- Occupations: Lawyer, activist

= Evander Smith =

American lawyer

Evander Smith was an openly gay San Francisco lawyer who gained national attention for his efforts to legally block San Francisco police from harassing attendees of a fund-raising ball held by the Council on Religion and the Homosexual, an early homophile organization, on January 1, 1965.

==Police harassment at California Hall==

On the eve of January 1, 1965, several homophile organizations in San Francisco, California - including the Council on Religion and the Homosexual, the Society for Individual Rights, the Daughters of Bilitis, and the Mattachine Society - held a fund-raising ball for their mutual benefit at the California Hall. Prior to the ball, several of the ministers from the Council on Religion and the Homosexual met with the San Francisco police, who tried to get them to cancel it. The clergy members declined to cancel the event, and the San Francisco police agreed not to interfere. However, on the evening of the ball, the police showed up in force and surrounded the California Hall and focused numerous kleig lights on the entrance to the hall. As each of the 600 plus persons entering the ball approached the entrance, the police took their photographs. A number of police vans were parked in plain view near the entrance to the ball.

Evander Smith, a lawyer for the groups organizing the ball, and Herb Donaldson, another openly gay lawyer, tried to stop the police from conducting the fourth "inspection" of the evening; both were arrested, along with two heterosexual lawyers - Elliott Leighton and Nancy May - who were supporting the rights of the participants to gather at the ball.

On January 2, 1965, ministers associated with the Council on Religion and the Homosexual held a news conference in protest of Smith, Donaldson, and the other two lawyers arrest as well as the police harassment that they ball attendees had been subjected to. Twenty-five of the most prominent lawyers in San Francisco joined the defense team for the four lawyers, and the judge directed the jury to find the four not-guilty before the defense had even had a chance to begin their argumentation when the case came to court.

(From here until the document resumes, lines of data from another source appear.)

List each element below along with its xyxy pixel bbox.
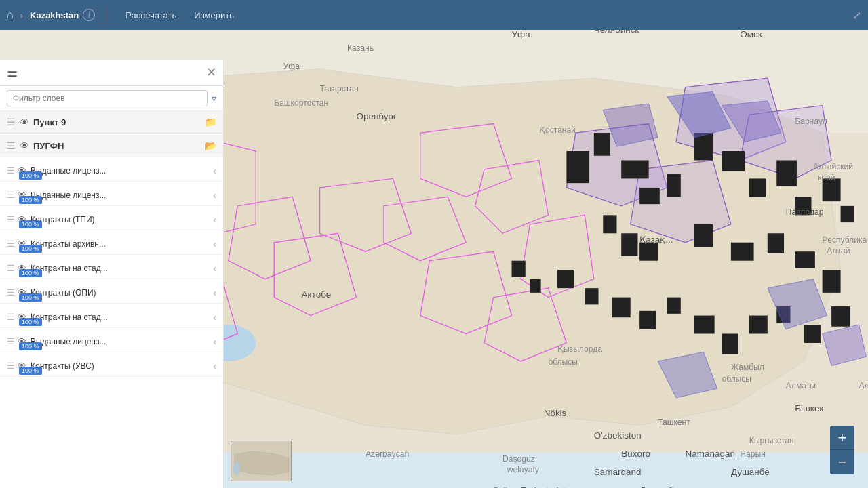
drag-icon: ☰ [7,117,16,127]
eye-icon-2[interactable]: 👁 [20,140,29,151]
chevron-l2[interactable]: ‹ [213,190,216,201]
layer-name-l9: Контракты (УВС) [31,361,210,371]
mini-map[interactable] [231,441,292,481]
close-icon[interactable]: ✕ [206,65,216,80]
section-pugfn[interactable]: ☰ 👁 ПУГФН 📂 [0,135,223,157]
map-area[interactable]: Ижевск Набережные Челны Уфа Челябинск Ка… [0,30,868,488]
layer-name-l2: Выданные лиценз... [31,190,210,200]
svg-rect-15 [841,206,854,222]
zoom-in-button[interactable]: + [830,426,854,450]
filter-input[interactable] [7,90,208,106]
svg-text:Казань: Казань [347,43,374,53]
layer-list[interactable]: ☰ 👁 Пункт 9 📁 ☰ 👁 ПУГФН 📂 ☰ 👁 Выданные л… [0,111,223,488]
layer-item-l1[interactable]: ☰ 👁 Выданные лиценз... ‹ 100 % [0,157,223,182]
section-title-punkt9: Пункт 9 [33,117,201,127]
layer-item-l3[interactable]: ☰ 👁 Контракты (ТПИ) ‹ 100 % [0,206,223,230]
layer-item-l5[interactable]: ☰ 👁 Контракты на стад... ‹ 100 % [0,255,223,279]
measure-button[interactable]: Измерить [189,7,239,23]
breadcrumb-label[interactable]: Kazakhstan [30,10,79,20]
svg-text:облысы: облысы [722,374,751,384]
expand-icon[interactable]: ⤢ [852,9,861,22]
layer-item-l8[interactable]: ☰ 👁 Выданные лиценз... ‹ 100 % [0,328,223,352]
info-icon[interactable]: i [83,9,95,21]
chevron-l9[interactable]: ‹ [213,361,216,371]
layer-item-l4[interactable]: ☰ 👁 Контракты архивн... ‹ 100 % [0,230,223,255]
pct-badge-l3: 100 % [19,220,42,228]
home-icon[interactable]: ⌂ [7,9,14,21]
drag-handle-l2: ☰ [7,190,15,200]
svg-rect-36 [831,306,850,327]
pct-badge-l8: 100 % [19,342,42,350]
folder-icon[interactable]: 📁 [205,117,216,127]
drag-handle-l6: ☰ [7,287,15,298]
layer-name-l5: Контракты на стад... [31,264,210,273]
svg-point-97 [233,462,240,475]
svg-text:Омск: Омск [740,30,762,39]
eye-icon[interactable]: 👁 [20,117,29,127]
chevron-l6[interactable]: ‹ [213,287,216,298]
filter-bar: ▿ [0,86,223,111]
svg-rect-30 [667,298,681,314]
svg-rect-20 [823,270,841,293]
pct-badge-l6: 100 % [19,293,42,302]
drag-handle-l1: ☰ [7,165,15,176]
chevron-l5[interactable]: ‹ [213,263,216,274]
layer-name-l3: Контракты (ТПИ) [31,215,210,224]
svg-text:O'zbekiston: O'zbekiston [594,430,642,441]
svg-text:облысы: облысы [548,357,578,367]
svg-text:Актобе: Актобе [302,289,332,300]
pct-badge-l5: 100 % [19,269,42,277]
svg-rect-4 [566,151,589,183]
svg-rect-5 [594,133,610,156]
svg-text:Қазақ...: Қазақ... [639,235,673,245]
svg-text:Алматы: Алматы [786,381,816,390]
chevron-l1[interactable]: ‹ [213,165,216,176]
chevron-l8[interactable]: ‹ [213,336,216,347]
folder-icon-2[interactable]: 📂 [205,140,216,151]
svg-text:Алтай: Алтай [827,246,850,256]
svg-text:Azərbaycan: Azərbaycan [366,449,409,459]
svg-rect-32 [722,333,738,354]
svg-rect-22 [603,215,616,233]
drag-handle-l8: ☰ [7,336,15,346]
layer-item-l2[interactable]: ☰ 👁 Выданные лиценз... ‹ 100 % [0,182,223,206]
drag-handle-l9: ☰ [7,361,15,371]
pct-badge-l4: 100 % [19,245,42,253]
svg-text:Қызылорда: Қызылорда [557,344,602,354]
svg-rect-24 [512,261,526,277]
pct-badge-l2: 100 % [19,196,42,204]
print-button[interactable]: Распечатать [120,7,182,23]
svg-text:Башкортостан: Башкортостан [274,98,328,108]
svg-text:Оренбург: Оренбург [356,111,396,121]
svg-text:Buxoro: Buxoro [621,449,650,459]
topbar-divider [107,7,108,23]
layer-item-l7[interactable]: ☰ 👁 Контракты на стад... ‹ 100 % [0,304,223,328]
svg-text:Жамбыл: Жамбыл [731,363,764,372]
chevron-l4[interactable]: ‹ [213,239,216,249]
svg-rect-7 [639,188,660,204]
svg-text:Барнаул: Барнаул [795,117,827,126]
filter-icon[interactable]: ▿ [212,93,216,104]
breadcrumb: ⌂ › Kazakhstan i [7,9,95,21]
svg-text:Нарын: Нарын [740,449,766,459]
topbar: ⌂ › Kazakhstan i Распечатать Измерить ⤢ [0,0,868,30]
svg-rect-29 [639,311,656,329]
chevron-l7[interactable]: ‹ [213,312,216,323]
svg-rect-33 [749,316,768,334]
svg-text:Samarqand: Samarqand [594,467,642,477]
svg-text:Уфа: Уфа [512,30,531,39]
section-punkt9[interactable]: ☰ 👁 Пункт 9 📁 [0,111,223,134]
layer-item-l9[interactable]: ☰ 👁 Контракты (УВС) ‹ 100 % [0,352,223,377]
zoom-out-button[interactable]: − [830,450,854,474]
drag-handle-l4: ☰ [7,239,15,249]
chevron-l3[interactable]: ‹ [213,214,216,225]
svg-text:welayaty: welayaty [507,465,540,474]
svg-text:Челябинск: Челябинск [594,30,639,35]
layer-name-l6: Контракты (ОПИ) [31,288,210,298]
svg-text:Бішкек: Бішкек [795,403,823,413]
svg-text:Республика: Республика [823,235,867,245]
svg-rect-12 [776,160,797,186]
drag-handle-l5: ☰ [7,263,15,273]
svg-text:Павлодар: Павлодар [786,207,824,217]
layer-item-l6[interactable]: ☰ 👁 Контракты (ОПИ) ‹ 100 % [0,279,223,304]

This event has been called the "San Francisco's Stonewall" by some historians; The participation of such prominent litigators in the defense of the Smith, Donaldson, and the other two lawyers marked a turning point in gay rights on the West Coast of the United States.

==Anti-war efforts==

Smith went on to protest the Vietnam War and was one of a group of signatories to a full-page ad calling on the San Francisco City Council to pass a resolution calling for an end to the war.

== Legacy ==

Season 2, episode 9 of the podcast “Making Gay History” is about Smith and Herb Donaldson.